Virtualization has become almost a no-brainer for organizations looking to optimize resources. But as the number of virtual machines increases, so, too, do management and security concerns.
eWEEK Labs Technical Director Cameron Sturdevant recently spoke with Hezi Moore, the founder and chief technology officer of Reflex Security, about the challenges organizations face when building out their virtual environments.
Thinking about the data center, and especially data center security, what are the biggest differences between physical and virtual IT infrastructure?
One of the biggest differences is that the virtualized infrastructure is much more mobilized, more dynamic. Server mobility is a challenge, server sprawl. Another large issue is cross-functional management related to who manages what portion of the network.
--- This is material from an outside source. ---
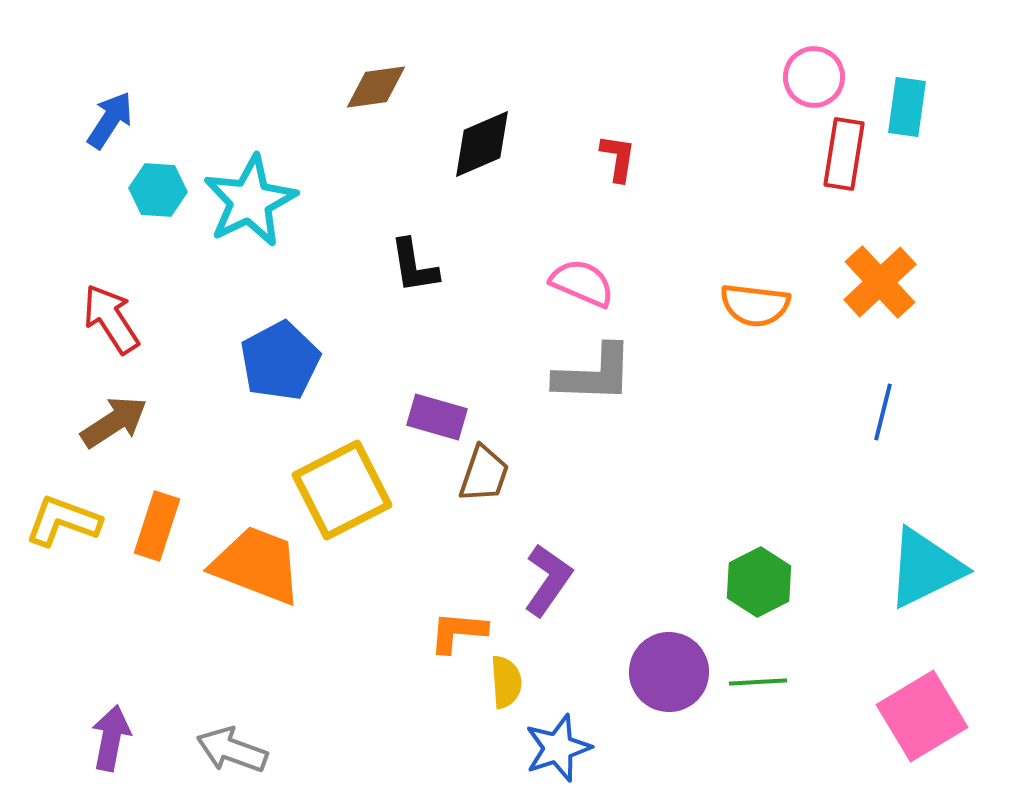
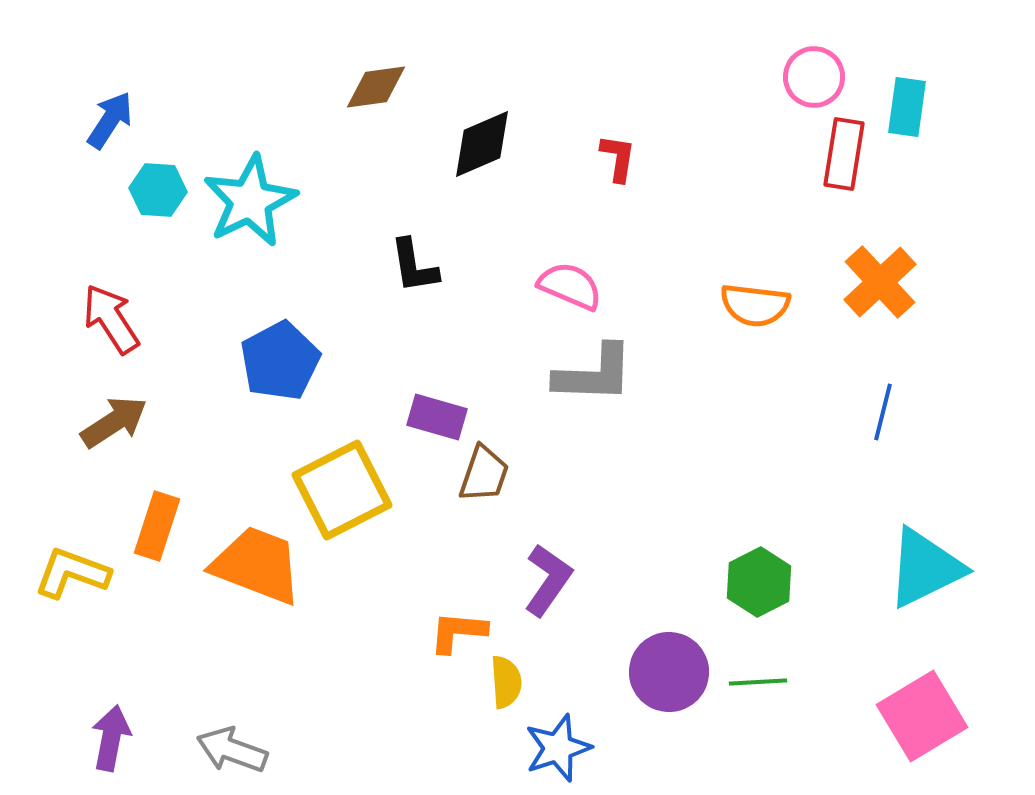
pink semicircle: moved 12 px left, 3 px down
yellow L-shape: moved 9 px right, 52 px down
If you look at the physical infrastructure, we had groups of IT that managed different portions of the infrastructure, from the networking guy to the security guy to the server guy and even the application guy. And then you had people who managed the data center on a day-by-day basis. To apply a change to the data center, even if it was just a cable change, you had to go to policies and processes that were documented, so IT had a handle on what happened and when it happened-who did it and why.
Today, in a virtual infrastructure, you can move a wire, you can move from one switch to another with just a mouse click, and those changes usually don't get documented. So, it's only [being done] by one guy, the one who manages the infrastructure, the networks, the virtual networks. This is really what we call cross-functional management across the entire infrastructure.
It seems to me that the hypervisor presents a new factor here. First of all, it's a new piece of software between the physical hardware itself and the operating system.
If you look at the hypervisor itself, it's really a very, very short piece of code that's developed and designed with security in mind. So, if you look at the attacks out there that are really trying to penetrate the hypervisor layer, none of them has been able to very successfully cause any damage. Most sneak into the hypervisor and run another machine without the user knowing. But none of these attacks is attacking the hypervisor itself.
So, definitely there is a new piece of code in the data center, the hypervisor, but it's a very secure piece of code, and the hackers are really focusing on ... the tools running on top of the hypervisor that will give them access.